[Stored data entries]
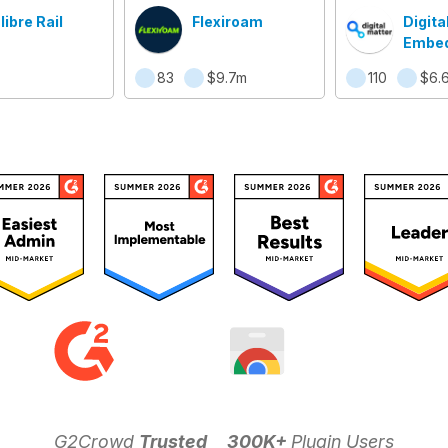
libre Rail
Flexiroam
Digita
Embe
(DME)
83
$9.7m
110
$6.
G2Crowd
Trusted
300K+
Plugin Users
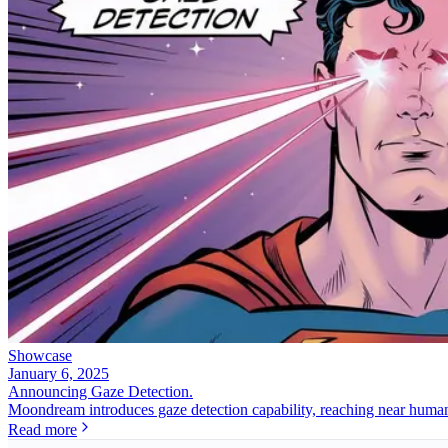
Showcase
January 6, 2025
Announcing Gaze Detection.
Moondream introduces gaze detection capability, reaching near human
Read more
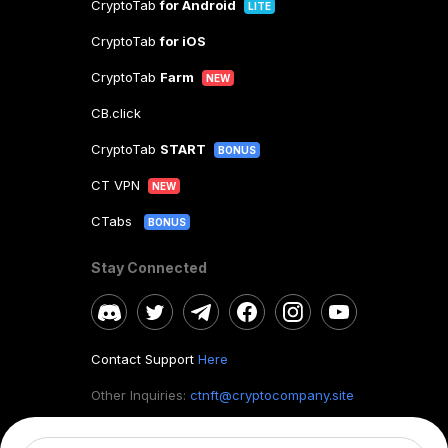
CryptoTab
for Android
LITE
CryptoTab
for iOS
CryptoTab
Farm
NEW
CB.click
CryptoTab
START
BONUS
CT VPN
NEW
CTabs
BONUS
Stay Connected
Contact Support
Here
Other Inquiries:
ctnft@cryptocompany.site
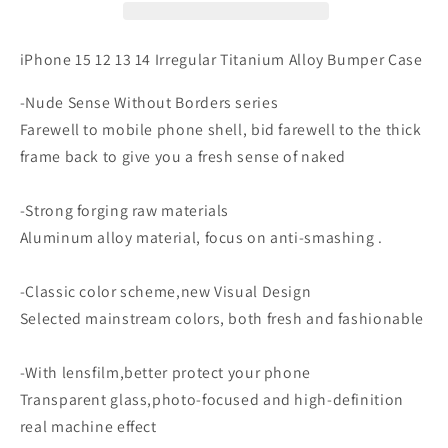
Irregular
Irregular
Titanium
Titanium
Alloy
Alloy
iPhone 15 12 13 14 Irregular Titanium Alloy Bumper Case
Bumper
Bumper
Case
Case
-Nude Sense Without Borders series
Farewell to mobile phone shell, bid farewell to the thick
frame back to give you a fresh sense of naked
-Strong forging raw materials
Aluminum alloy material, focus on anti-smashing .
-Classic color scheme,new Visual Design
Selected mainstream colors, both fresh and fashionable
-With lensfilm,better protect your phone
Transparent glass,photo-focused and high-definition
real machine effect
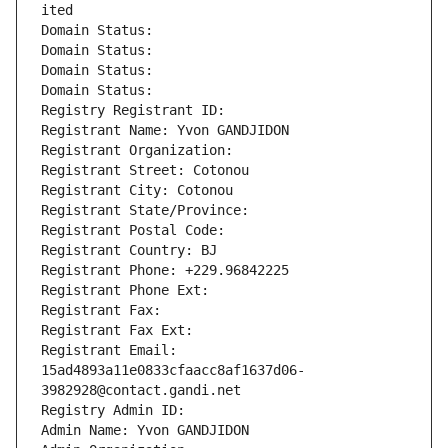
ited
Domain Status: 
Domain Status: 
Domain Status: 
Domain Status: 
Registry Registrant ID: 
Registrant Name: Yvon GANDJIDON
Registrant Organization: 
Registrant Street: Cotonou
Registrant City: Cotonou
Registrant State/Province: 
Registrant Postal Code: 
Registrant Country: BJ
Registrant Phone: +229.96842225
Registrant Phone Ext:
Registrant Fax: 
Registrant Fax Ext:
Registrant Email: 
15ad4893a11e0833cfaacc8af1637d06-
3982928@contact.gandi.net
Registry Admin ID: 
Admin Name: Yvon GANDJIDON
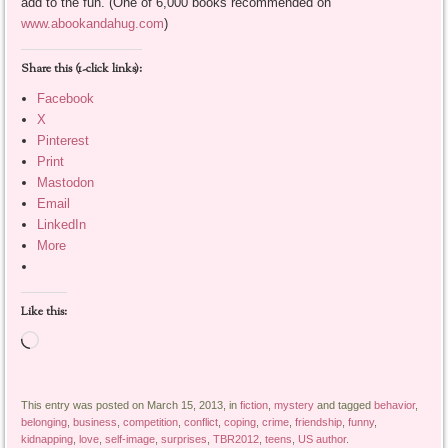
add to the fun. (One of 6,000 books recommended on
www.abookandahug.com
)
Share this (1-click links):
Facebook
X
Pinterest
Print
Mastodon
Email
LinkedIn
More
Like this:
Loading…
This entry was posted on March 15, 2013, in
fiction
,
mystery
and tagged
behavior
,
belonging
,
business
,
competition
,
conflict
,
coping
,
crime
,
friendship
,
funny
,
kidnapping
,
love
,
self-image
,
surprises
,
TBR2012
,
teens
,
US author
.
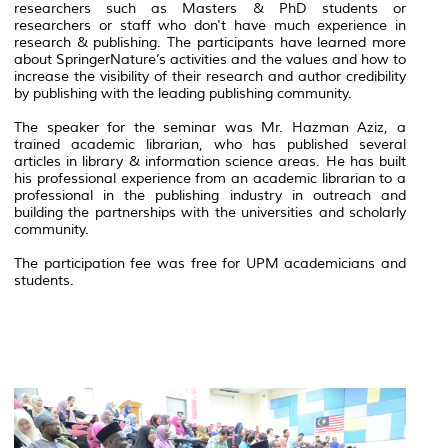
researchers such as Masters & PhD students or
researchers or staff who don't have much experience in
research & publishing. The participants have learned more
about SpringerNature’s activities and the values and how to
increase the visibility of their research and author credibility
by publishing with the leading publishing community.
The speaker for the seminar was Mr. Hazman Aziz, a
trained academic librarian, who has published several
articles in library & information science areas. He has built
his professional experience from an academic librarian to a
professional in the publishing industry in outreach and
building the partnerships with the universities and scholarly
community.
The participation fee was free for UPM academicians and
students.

Task directions
A verbatim reproduction of each entry is expected, with every picture omitted.

Output of the exercise
libre Rail
Flexiroam
Digita
Embe
(DME)
83
$9.7m
110
$6.
G2Crowd
Trusted
300K+
Plugin Users
Showcase
January 6, 2025
Announcing Gaze Detection.
Moondream introduces gaze detection capability, reaching near human
Read more
CryptoTab
for Android
LITE
CryptoTab
for iOS
CryptoTab
Farm
NEW
CB.click
CryptoTab
START
BONUS
CT VPN
NEW
CTabs
BONUS
Stay Connected
Contact Support
Here
Other Inquiries:
ctnft@cryptocompany.site
Irregular
Irregular
Titanium
Titanium
Alloy
Alloy
iPhone 15 12 13 14 Irregular Titanium Alloy Bumper Case
Bumper
Bumper
Case
Case
-Nude Sense Without Borders series
Farewell to mobile phone shell, bid farewell to the thick
frame back to give you a fresh sense of naked
-Strong forging raw materials
Aluminum alloy material, focus on anti-smashing .
-Classic color scheme,new Visual Design
Selected mainstream colors, both fresh and fashionable
-With lensfilm,better protect your phone
Transparent glass,photo-focused and high-definition
real machine effect
ited
Domain Status: 
Domain Status: 
Domain Status: 
Domain Status: 
Registry Registrant ID: 
Registrant Name: Yvon GANDJIDON
Registrant Organization: 
Registrant Street: Cotonou
Registrant City: Cotonou
Registrant State/Province: 
Registrant Postal Code: 
Registrant Country: BJ
Registrant Phone: +229.96842225
Registrant Phone Ext:
Registrant Fax: 
Registrant Fax Ext:
Registrant Email: 
15ad4893a11e0833cfaacc8af1637d06-
3982928@contact.gandi.net
Registry Admin ID: 
Admin Name: Yvon GANDJIDON
add to the fun. (One of 6,000 books recommended on
www.abookandahug.com
)
Share this (1-click links):
Facebook
X
Pinterest
Print
Mastodon
Email
LinkedIn
More
Like this:
Loading…
This entry was posted on March 15, 2013, in
fiction
,
mystery
and tagged
behavior
,
belonging
,
business
,
competition
,
conflict
,
coping
,
crime
,
friendship
,
funny
,
kidnapping
,
love
,
self-image
,
surprises
,
TBR2012
,
teens
,
US author
.
researchers such as Masters & PhD students or
researchers or staff who don't have much experience in
research & publishing. The participants have learned more
about SpringerNature’s activities and the values and how to
increase the visibility of their research and author credibility
by publishing with the leading publishing community.
The speaker for the seminar was Mr. Hazman Aziz, a
trained academic librarian, who has published several
articles in library & information science areas. He has built
his professional experience from an academic librarian to a
professional in the publishing industry in outreach and
building the partnerships with the universities and scholarly
community.
The participation fee was free for UPM academicians and
students.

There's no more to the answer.